Pesantren bukan sekadar lembaga pendidikan, melainkan ruang keberkahan yang melahirkan generasi pembelajar sejati. Salah satu sosok yang menghayati keberkahan ini hingga menginspirasi banyak orang adalah Prof. Dr. H. Rosihon Anwar, M.Ag. Dengan perjalanan hidup yang dimulai di Pesantren Al-Inaaroh Buntet hingga menjadi seorang rektor, beliau mengajarkan pentingnya keteguhan, doa, dan pengabdian.
Keberkahan Pesantren
Hidup dalam NaunganProf. Rosihon selama 6 tahun menata keberkahan di lingkungan Pesantren Al-Inaaroh Buntet, sebuah tempat yang sarat nilai spiritual dan moral. Kehidupan di pesantren mengajarkan beliau kesederhanaan, tanggung jawab, dan pentingnya keberkahan dalam perjalanan karirnya. Beliau mengatakan, "Kyai di pesantren itu seperti mudhaf, santri sebagai mudhaf ilaih yang selalu melekat pada mudhaf. bukan sekadar hidup untuk belajar, tetapi belajar untuk menata keberkahan, melalui sang guru."
Di pesantren, beliau rutin mengikuti kajian kitab kuning bersama para kyai sepuh dan juga menghafal nadzam alfiah. Tradisi ini, menurutnya, bukan sekadar rutinitas, melainkan latihan mental dan spiritual yang membentuk keteguhan diri.
Dari Santri ke Akademisi
Selain menyelesaikan pendidikan di pesantren, Prof. Rosihon melanjutkan perjalanan akademiknya dengan penuh semangat. Gelar magister dan doktor diraihnya, dan sejak itu ia aktif sebagai dosen, penulis, serta pembicara di berbagai forum ilmiah. Dalam karirnya, beliau selalu menekankan pentingnya menjaga nilai-nilai moral seperti yang diajarkan di pesantren.
Ketika dipercaya menjadi rektor di salah satu perguruan tinggi Islam terkemuka, beliau menegaskan bahwa posisi itu adalah amanah yang harus dipertanggungjawabkan. Beliau pernah berkata, "Ilmu itu seperti lentera; tugas kita bukan sekadar memegangnya, tetapi menerangi jalan bagi orang lain."
Pesan Hidup yang Mendalam
Kehidupan Prof.

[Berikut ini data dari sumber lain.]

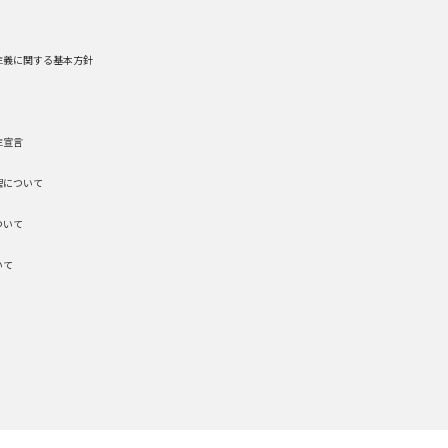
主義に関する基本方針
主宣言
理について
ついて
いて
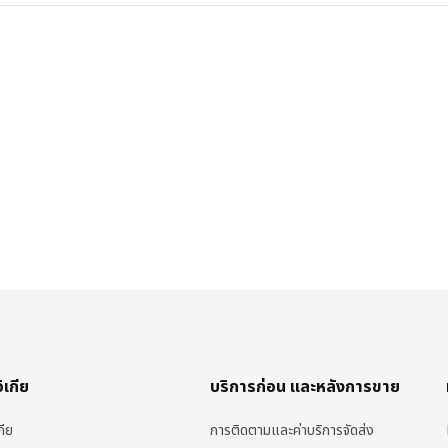
อิเกีย
บริการก่อน และหลังการขาย
กีย
การติดตามและค่าบริการจัดส่ง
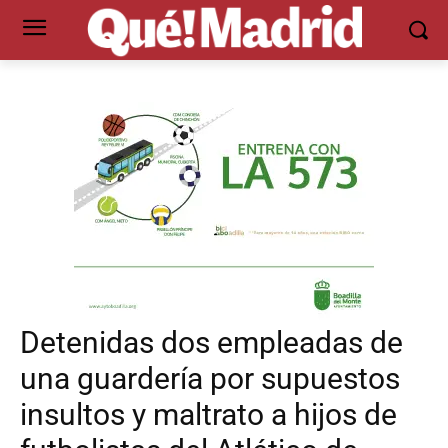
Detenidas dos empleadas de
una guardería por supuestos
insultos y maltrato a hijos de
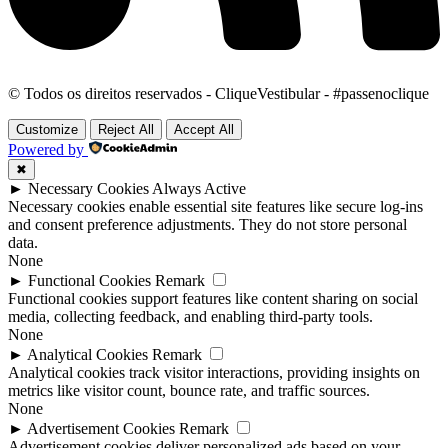
© Todos os direitos reservados - CliqueVestibular - #passenoclique
Customize
Reject All
Accept All
Powered by
✖
►
Necessary Cookies
Always Active
Necessary cookies enable essential site features like secure log-ins
and consent preference adjustments. They do not store personal
data.
None
►
Functional Cookies
Remark
Functional cookies support features like content sharing on social
media, collecting feedback, and enabling third-party tools.
None
►
Analytical Cookies
Remark
Analytical cookies track visitor interactions, providing insights on
metrics like visitor count, bounce rate, and traffic sources.
None
►
Advertisement Cookies
Remark
Advertisement cookies deliver personalized ads based on your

Rosihon adalah bukti bahwa keberhasilan tidak hanya ditentukan oleh kerja keras, tetapi juga doa, kesungguhan, dan keberkahan dari guru serta orang tua. Dalam salah satu ceramahnya, beliau menyampaikan pesan bahwa
"(Kyai/ Guru Spiritual) Seperti sinyal yang memancarkan, kita (santri) adalah para penangkap sinyal"
Sebagai rektor, beliau terus menjadikan prinsip ini sebagai pedoman dalam peejalananan akademisnya, begitupula saat membimbing mahasiswa. Baginya, jabatan bukan untuk memperkaya diri, melainkan kesempatan untuk memberikan pengabdian yang terbaik.